(Transcribed page contents)
# # # # #

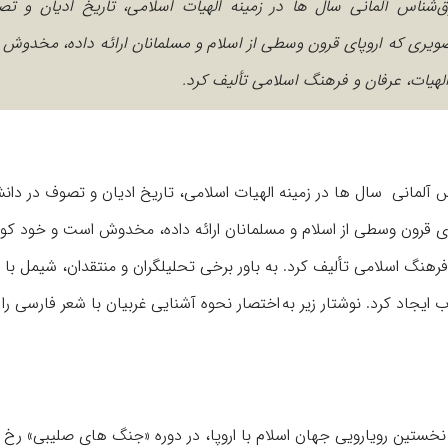
وه، عرفان‌پژوه و شرق‌شناس آلمانی سال ها در زمینه الهیات اسلامی، تاریخ ادیان و
 تصویری که اروپای قرون وسطی از اسلام و مسلمانان ارائه داده، مخدوش
الهیات، عرفان و فرهنگ اسلامی تألیف کرد.
فان‌پژوه و شرق‌شناس آلمانی سال ها در زمینه الهیات اسلامی، تاریخ ادیان و تصوف در د
پای قرون وسطی از اسلام و مسلمانان ارائه داده، مخدوش است و خود کو
 فرهنگ اسلامی تألیف کرد. به باور برخی تحلیلگران و منتقدان، شیمل با 
جاد کرد. نوشتار زیر به اختصار نحوه آشنایی غربیان با شعر فارسی را
خستین رویارویی جهان اسلام با اروپا، در دوره «جنگ های صلیبی» رخ د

# # # # #

▶ [What you need to do]
Scan the lines above for "و تصوف در د" and for "جاد کرد. نوشتار". Repeat exactly the line holding each of them and every line in between.

▶ [Task result]
فان‌پژوه و شرق‌شناس آلمانی سال ها در زمینه الهیات اسلامی، تاریخ ادیان و تصوف در د
پای قرون وسطی از اسلام و مسلمانان ارائه داده، مخدوش است و خود کو
 فرهنگ اسلامی تألیف کرد. به باور برخی تحلیلگران و منتقدان، شیمل با 
جاد کرد. نوشتار زیر به اختصار نحوه آشنایی غربیان با شعر فارسی را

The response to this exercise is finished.